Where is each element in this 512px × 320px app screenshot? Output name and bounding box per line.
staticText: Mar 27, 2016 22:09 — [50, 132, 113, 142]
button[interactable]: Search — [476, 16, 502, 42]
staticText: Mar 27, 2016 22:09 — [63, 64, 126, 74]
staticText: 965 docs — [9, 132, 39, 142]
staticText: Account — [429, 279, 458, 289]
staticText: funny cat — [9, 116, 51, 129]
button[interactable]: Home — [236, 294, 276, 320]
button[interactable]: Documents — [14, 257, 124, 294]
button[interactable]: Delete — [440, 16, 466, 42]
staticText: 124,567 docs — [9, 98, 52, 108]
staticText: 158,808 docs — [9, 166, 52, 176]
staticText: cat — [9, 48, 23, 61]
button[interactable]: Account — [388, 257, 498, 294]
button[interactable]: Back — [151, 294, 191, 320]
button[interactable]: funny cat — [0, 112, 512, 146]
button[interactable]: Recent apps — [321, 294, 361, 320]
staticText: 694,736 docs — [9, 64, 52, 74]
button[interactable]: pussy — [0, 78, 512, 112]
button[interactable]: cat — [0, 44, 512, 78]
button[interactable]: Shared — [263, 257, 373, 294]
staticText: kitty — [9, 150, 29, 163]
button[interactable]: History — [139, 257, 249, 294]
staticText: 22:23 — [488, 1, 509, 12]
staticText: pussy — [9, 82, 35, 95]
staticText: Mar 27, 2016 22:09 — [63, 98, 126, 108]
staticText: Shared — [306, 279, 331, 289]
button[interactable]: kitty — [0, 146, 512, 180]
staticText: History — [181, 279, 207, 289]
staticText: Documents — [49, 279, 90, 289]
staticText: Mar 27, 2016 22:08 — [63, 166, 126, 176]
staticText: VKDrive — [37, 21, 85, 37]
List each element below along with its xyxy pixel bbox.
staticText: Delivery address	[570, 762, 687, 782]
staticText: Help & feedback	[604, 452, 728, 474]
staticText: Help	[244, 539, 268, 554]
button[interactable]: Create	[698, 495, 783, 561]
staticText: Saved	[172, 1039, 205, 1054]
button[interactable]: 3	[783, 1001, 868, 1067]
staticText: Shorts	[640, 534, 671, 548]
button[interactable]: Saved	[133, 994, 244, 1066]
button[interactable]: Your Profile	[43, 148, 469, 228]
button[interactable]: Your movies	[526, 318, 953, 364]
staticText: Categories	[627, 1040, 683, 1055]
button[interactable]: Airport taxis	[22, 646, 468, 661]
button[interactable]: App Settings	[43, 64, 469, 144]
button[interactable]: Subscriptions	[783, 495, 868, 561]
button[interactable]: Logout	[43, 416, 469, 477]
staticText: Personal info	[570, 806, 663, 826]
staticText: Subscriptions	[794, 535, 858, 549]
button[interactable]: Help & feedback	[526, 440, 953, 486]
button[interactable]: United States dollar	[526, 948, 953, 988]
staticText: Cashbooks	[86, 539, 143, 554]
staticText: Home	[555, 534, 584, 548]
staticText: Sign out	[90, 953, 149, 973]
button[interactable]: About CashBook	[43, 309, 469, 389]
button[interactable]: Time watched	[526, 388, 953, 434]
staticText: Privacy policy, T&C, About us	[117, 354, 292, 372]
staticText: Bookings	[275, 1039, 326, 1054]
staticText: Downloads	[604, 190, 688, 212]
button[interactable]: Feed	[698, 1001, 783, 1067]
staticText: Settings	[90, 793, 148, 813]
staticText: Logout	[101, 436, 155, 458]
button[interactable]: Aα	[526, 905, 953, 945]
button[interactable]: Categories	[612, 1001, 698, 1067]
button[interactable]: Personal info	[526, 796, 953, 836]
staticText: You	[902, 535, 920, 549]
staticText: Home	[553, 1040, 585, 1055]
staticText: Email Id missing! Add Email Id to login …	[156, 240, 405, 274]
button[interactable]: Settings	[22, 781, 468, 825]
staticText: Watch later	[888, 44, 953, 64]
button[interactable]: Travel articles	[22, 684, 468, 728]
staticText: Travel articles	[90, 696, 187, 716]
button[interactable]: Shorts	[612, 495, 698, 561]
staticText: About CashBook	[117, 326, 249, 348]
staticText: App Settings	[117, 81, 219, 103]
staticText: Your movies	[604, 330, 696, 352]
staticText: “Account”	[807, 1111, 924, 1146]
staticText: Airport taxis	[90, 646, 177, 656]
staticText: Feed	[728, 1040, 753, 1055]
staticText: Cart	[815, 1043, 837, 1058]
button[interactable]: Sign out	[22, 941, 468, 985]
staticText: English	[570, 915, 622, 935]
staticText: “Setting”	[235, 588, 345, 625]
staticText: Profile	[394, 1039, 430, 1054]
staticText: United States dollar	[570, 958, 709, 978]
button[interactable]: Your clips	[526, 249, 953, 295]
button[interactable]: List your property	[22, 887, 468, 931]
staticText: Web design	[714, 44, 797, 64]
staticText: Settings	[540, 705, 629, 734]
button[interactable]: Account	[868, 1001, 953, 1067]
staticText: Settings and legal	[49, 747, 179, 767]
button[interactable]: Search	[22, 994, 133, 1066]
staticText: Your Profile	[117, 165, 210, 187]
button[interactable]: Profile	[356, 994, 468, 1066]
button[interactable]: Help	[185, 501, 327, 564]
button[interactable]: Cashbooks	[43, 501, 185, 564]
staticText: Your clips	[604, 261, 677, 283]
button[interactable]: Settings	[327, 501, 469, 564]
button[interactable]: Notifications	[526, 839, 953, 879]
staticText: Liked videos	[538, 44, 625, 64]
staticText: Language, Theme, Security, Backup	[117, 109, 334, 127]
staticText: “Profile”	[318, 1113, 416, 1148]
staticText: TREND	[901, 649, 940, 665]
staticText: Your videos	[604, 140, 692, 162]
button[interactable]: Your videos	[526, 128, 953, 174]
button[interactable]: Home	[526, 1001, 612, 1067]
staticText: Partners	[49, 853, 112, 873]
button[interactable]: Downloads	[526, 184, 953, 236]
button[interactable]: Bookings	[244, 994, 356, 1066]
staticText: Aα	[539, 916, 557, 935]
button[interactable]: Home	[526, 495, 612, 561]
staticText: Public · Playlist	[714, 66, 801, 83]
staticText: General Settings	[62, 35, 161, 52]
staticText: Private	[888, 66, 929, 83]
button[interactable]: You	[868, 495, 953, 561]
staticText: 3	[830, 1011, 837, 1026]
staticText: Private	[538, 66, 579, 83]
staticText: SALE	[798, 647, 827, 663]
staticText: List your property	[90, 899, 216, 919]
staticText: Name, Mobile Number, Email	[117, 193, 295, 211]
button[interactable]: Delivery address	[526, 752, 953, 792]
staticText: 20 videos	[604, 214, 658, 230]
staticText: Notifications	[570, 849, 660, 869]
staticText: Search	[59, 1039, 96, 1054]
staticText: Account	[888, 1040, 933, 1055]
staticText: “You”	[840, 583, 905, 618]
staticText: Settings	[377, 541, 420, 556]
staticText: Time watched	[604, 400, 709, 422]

=======

Prompt — Count the lines of the records that contain the word "Saved". Give only the count.

Response below — 2